Finally, let’s compare our four models: 2 linear models, 1 random forest model, and 1 boosted tree model.

# random forest prediction on testing model and its performance
predRF <- predict(ranfor, newdata = Testing)
RF <- postResample(predRF, Testing$shares)

# linear model 1 prediction on testing model and its performance
predlm1 <- predict(fit1, newdata = Testing)
LM <- postResample(predlm1, Testing$shares)

# linear model 2 prediction on testing model and its performance
predlm2 <- predict(lm_fit, newdata = Testing)
LM2 <- postResample(predlm2, Testing$shares)

# boosted tree prediction on testing model and its performance
predbt <- predict(bt_fit, newdata = Testing)
BT <- postResample(predbt, Testing$shares)

# combine each of the performance stats for the models and add a column with the model names
dat <- data.frame(rbind(t(data.frame(LM)), t(data.frame(RF)), t(data.frame(LM2)), t(data.frame(BT))))
df <- as_tibble(rownames_to_column(dat, "models"))

# find the model with the lowesr RMSE
best <- df %>% filter(RMSE == min(RMSE)) %>% select(models)
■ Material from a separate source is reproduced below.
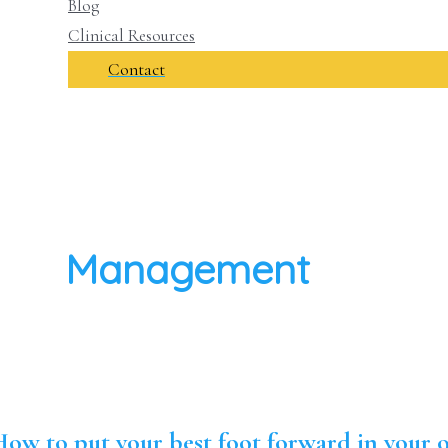
Blog
Clinical Resources
Contact
Management
ow to put your best foot forward in your o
# print "The Best fitting model according to RMSE is [insert model name for lowest RMSE here]"
paste("The Best fitting model according to RMSE is", best$models, sep = " ")
## [1] "The Best fitting model according to RMSE is RF"

Automation - Jonathan

#rmarkdown::render(
#  "Tanley-Wood-Project2.Rmd",
#  output_format="github_document",
#  output_dir="./Analysis",
#  output_options = list(
#    html_preview = FALSE
#  )
#)